Create a SparkSession instance

  • Define a spark variable
  • Pass values to the appName and master functions
    • For the master function, we are going to use the HELK's Spark Master container (helk-spark-master)
  • This time add the config() function to set Elasticsearch information needed to read from it

config(key=None, value=None, conf=None)

  • Sets a config option.
  • Options set using this method are automatically propagated to both SparkConf and SparkSession’s own configuration.

In [2]:
spark = SparkSession.builder \
    .appName("HELK Graphs") \
    .master("spark://helk-spark-master:7077") \
    .enableHiveSupport() \
    .getOrCreate()

Check the SparkSession variable


In [3]:
spark


Out[3]:

SparkSession - hive

SparkContext

Spark UI

Version
v2.4.3
Master
spark://helk-spark-master:7077
AppName
HELK Graphs

Import Graphframes & SQL Functions


In [4]:
from graphframes import *
from pyspark.sql.functions import *

In [5]:
%%time
# Create a Vertex DataFrame with unique ID column "id"# Creat 
v = spark.createDataFrame([
  ("a", "Alice", 34),
  ("b", "Bob", 36),
  ("c", "Charlie", 30),
], ["id", "name", "age"])
# Create an Edge DataFrame with "src" and "dst" columns
e = spark.createDataFrame([
  ("a", "b", "friend"),
  ("b", "c", "follow"),
  ("c", "b", "follow"),
], ["src", "dst", "relationship"])
# Create a GraphFrame
from graphframes import *
g = GraphFrame(v, e)

# Query: Get in-degree of each vertex.
g.inDegrees.show()

# Query: Count the number of "follow" connections in the graph.
g.edges.filter("relationship = 'follow'").count()


+---+--------+
| id|inDegree|
+---+--------+
|  c|       1|
|  b|       2|
+---+--------+

CPU times: user 348 ms, sys: 380 ms, total: 728 ms
Wall time: 31.6 s

Read data from the HELK Elasticsearch via Spark SQL

Using the Dataframe API to access Elasticsearch index (Elasticsearch-Sysmon Index)
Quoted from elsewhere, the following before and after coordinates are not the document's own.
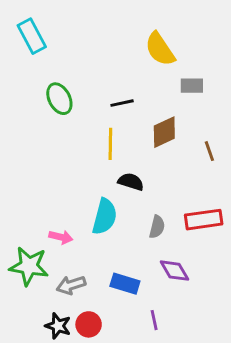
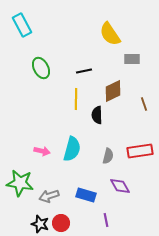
black semicircle: (131, 182) -> (97, 115), moved, turned -108
pink arrow: (61, 237) -> (42, 151), moved

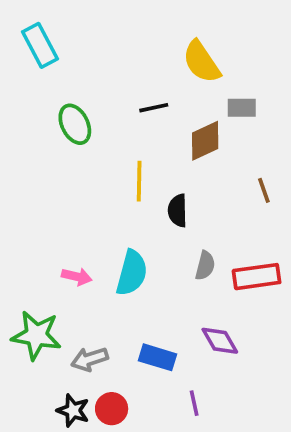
black line: (84, 71) -> (154, 108), moved
brown diamond: (113, 91) -> (205, 141), moved
gray semicircle: (108, 156) -> (205, 266), moved

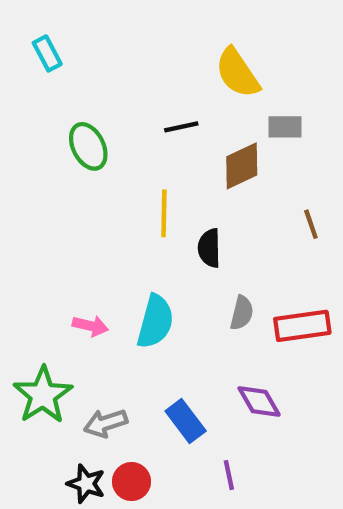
cyan rectangle: (40, 45) -> (47, 53), size x0.7
green star: (36, 335) -> (43, 395), turned 30
blue rectangle: (157, 357) -> (186, 421), turned 36

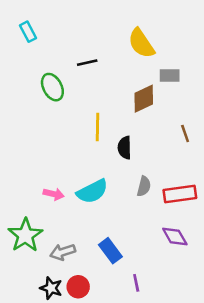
black line: (181, 127) -> (87, 63), moved
cyan semicircle: (155, 322) -> (92, 191), turned 48
purple diamond: (259, 402) -> (175, 237), moved

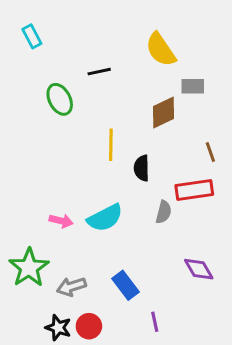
red rectangle: (180, 194) -> (194, 190), moved

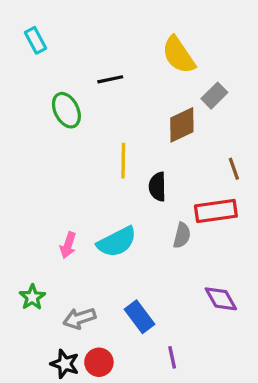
gray rectangle: (193, 86) -> (214, 96), turned -45
pink arrow: (61, 221) -> (68, 245), turned 95
green star: (29, 268) -> (32, 297), size x0.6

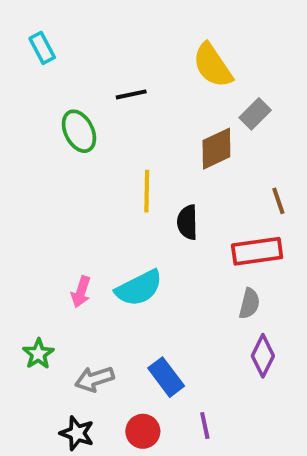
gray semicircle: (182, 235) -> (249, 304), moved
purple diamond: (221, 299) -> (263, 356), turned 56
red circle: (99, 362) -> (143, 431), moved

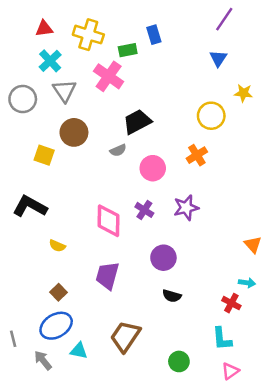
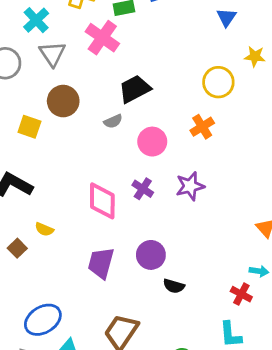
purple circle: (163, 258) -> (151, 255), moved
brown square: (58, 292) -> (17, 248), moved

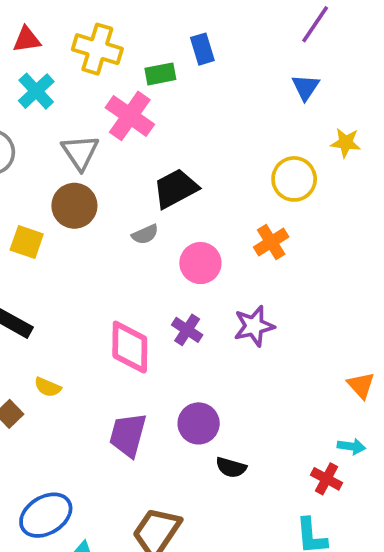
gray triangle: (52, 54) -> (80, 152), moved

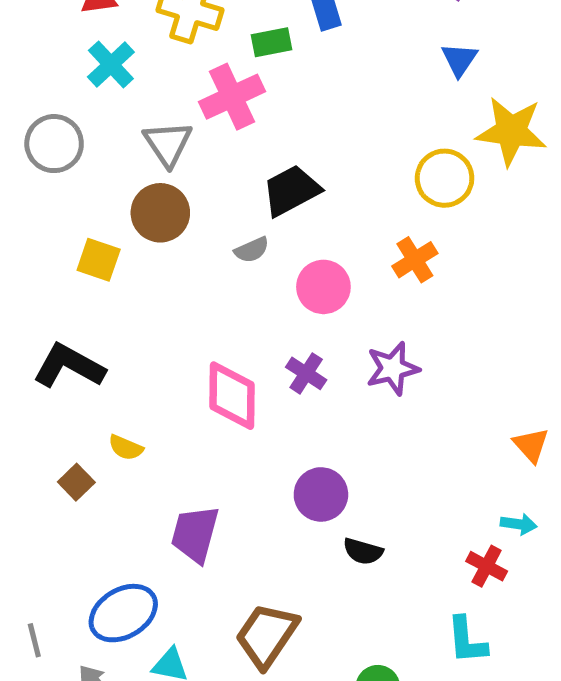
pink cross: (130, 116) -> (232, 97), turned 30
yellow star: (346, 143) -> (511, 131), size x1.8
purple trapezoid: (128, 435) -> (195, 534), moved

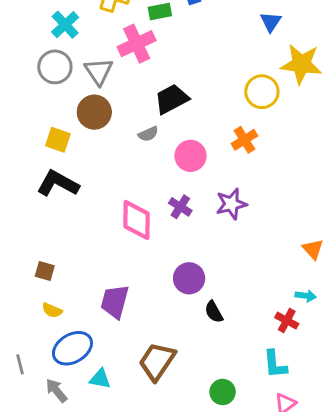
gray circle: (54, 144) -> (55, 67), moved
black L-shape: (69, 366) -> (58, 184), moved
yellow semicircle: (126, 448) -> (52, 310), moved
brown square: (76, 482) -> (45, 271), turned -30
black semicircle: (363, 551) -> (214, 312), turned 45

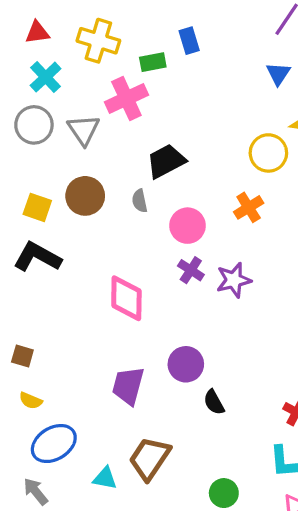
brown circle: (94, 112) -> (85, 196), moved
gray semicircle: (148, 134) -> (140, 201), turned 102
purple cross: (180, 207) -> (191, 270), moved
purple trapezoid: (115, 302) -> (128, 386), moved
cyan triangle: (100, 379) -> (105, 478), moved

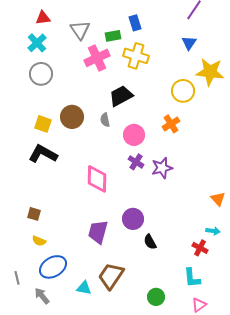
yellow cross: (98, 41) -> (136, 56), moved
cyan cross: (46, 77) -> (37, 43), moved
gray triangle: (83, 130) -> (80, 30), moved

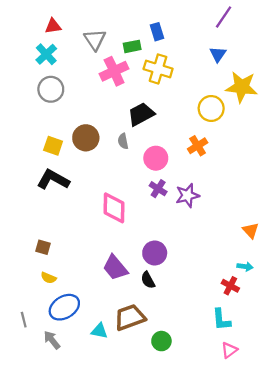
purple trapezoid: (98, 232) -> (115, 268), turned -55
black semicircle: (150, 242) -> (148, 280), moved
brown trapezoid: (111, 276) -> (130, 317), turned 36
green circle: (156, 297) -> (161, 341), moved

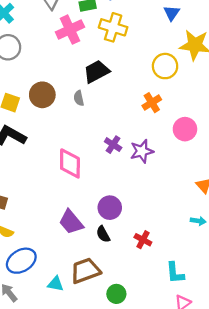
pink circle: (156, 158) -> (185, 129), moved
red cross: (230, 286) -> (143, 240), moved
  • As we know, Spark SQL is a Spark module for structured data processing, and provides a programming abstraction called DataFrames and can also act as distributed SQL query engine.
  • Elasticsearch becomes a native source for Spark SQL so that data can be indexed and queried from Spark SQL transparently
  • Spark SQL works with structured data - in other words, all entries are expected to have the same structure (same number of fields, of the same type and name)
  • Using unstructured data (documents with different structures) is not supported and will cause problems.
  • Through the org.elasticsearch.spark.sql package, esDF methods are available on the SQLContext API

Reference: https://www.elastic.co/guide/en/elasticsearch/hadoop/current/spark.html


In [6]:
es_reader = (spark.read
    .format("org.elasticsearch.spark.sql")
    .option("inferSchema", "true")
    .option("es.read.field.as.array.include", "tags")
    .option("es.nodes","helk-elasticsearch:9200")
    .option("es.net.http.auth.user","elastic")
)
    #PLEASE REMEMBER!!!!
    #If you are using elastic TRIAL license, then you need the es.net.http.auth.pass config option set
    #Example: .option("es.net.http.auth.pass","elasticpassword")

load(path=None, format=None, schema=None, options)**

  • Loads data from a data source and returns it as a :classDataFrame.

In [7]:
%%time
sysmon_df = es_reader.load("logs-endpoint-winevent-sysmon-*/")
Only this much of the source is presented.